Bashar remains concerned, by all accounts, of external intervention and would very much like to keep the U.S. out of the conflict. Thus, Syrian chemical weapons are only expected to be used as a last resort. The threat of U.S. nuclear retaliation, should a chemical artillery shell stray over the Turkish, Lebanese, or Jordanian border is unlikely to deter a desperate Assad. The only credible threat, as articulated by the frequent U.S. referrals to “red lines”, is the assured use of an overwhelming American led conventional response to the Syrian use of chemical weapons. Moreover, the U.S. and Israel are also using the media to tell Bashar that they will not wait for the use of chemical weapons, but will take action if intelligence indicates that their use is imminent. It is not hard to imagine a scenario where U.S. intelligence assets (drones, satellites, human) begin to witness the preparations for the launch of Syrian Scuds. If the threat is deemed credible, one can imagine a U.S. air strike on the missiles while they are being fueled and still on the ground.
However, one must be careful in putting all of one’s faith in the United States’ ability to detect and to know where every Syrian missile is (They are mobile after all and Syria is a big country). Thus, a country like Turkey, which is in range of Syrian missiles, has taken the prudent step of asking for Patriot missile defenses. Nuclear weapons, and the absence of a U.S. negative security assurance, really don’t factor into any credible scenario involving strikes on Syrian chemical weapons and facilities. The U.S. simply has other weapons that can get the job done.

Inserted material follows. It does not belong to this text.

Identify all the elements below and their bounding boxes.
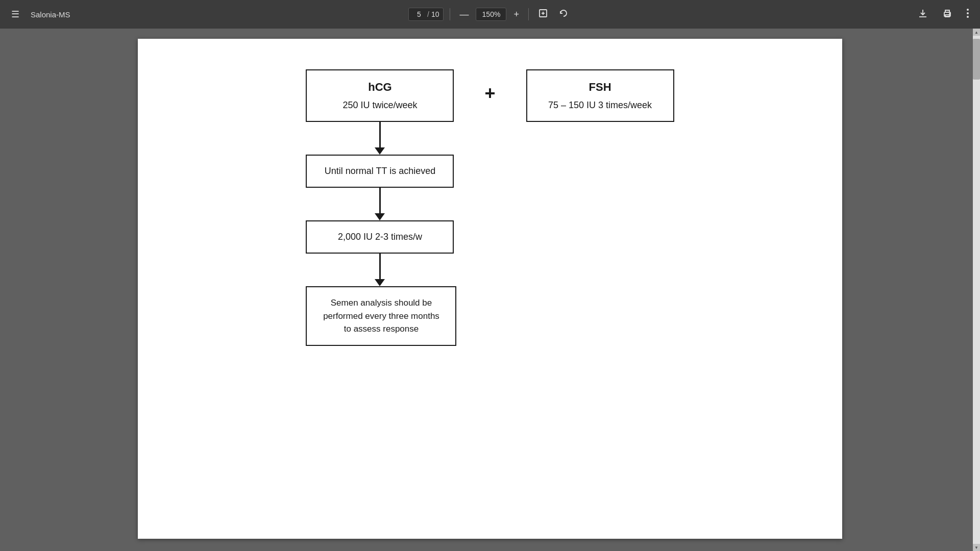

Moreover, the U.S. conventional threat is more credible, thus making it a more credible deterrent. This speaks to a larger point about the obsolescence of nuclear weapons. The scenarios for their use are so small, that one has to ask why the U.S. and Russia retain such large nuclear stockpiles. Moreover, people should be asking why NATO states like Turkey maintain its ardent support for the forward deployment of U.S. nuclear weapons. The resources for maintaining these weapons could be spent elsewhere and the scenarios for their use are almost non-existent. While in Turkey they remain a useful psychological reassurance for a leadership wary of accepting American extended deterrence at face value, their actual military utility is non-existent. Even in the almost unthinkable event of American nuclear weapons use, the B61 would not likely be used. The Syrian crisis simply drives home a point that has been known for decades – nuclear weapons have no military value and the only feasible scenario for their use remains in response to a nuclear attack. Thus, the United States has little to lose by extending its negative security assurance to all non-nuclear weapons states.
*The NPT defines the official nuclear weapons states as those that tested a nuclear device before 1 January 1967.
** A negative security assurance is a guarantee not to use or threaten to use nuclear weapons against a non-nuclear weapons state.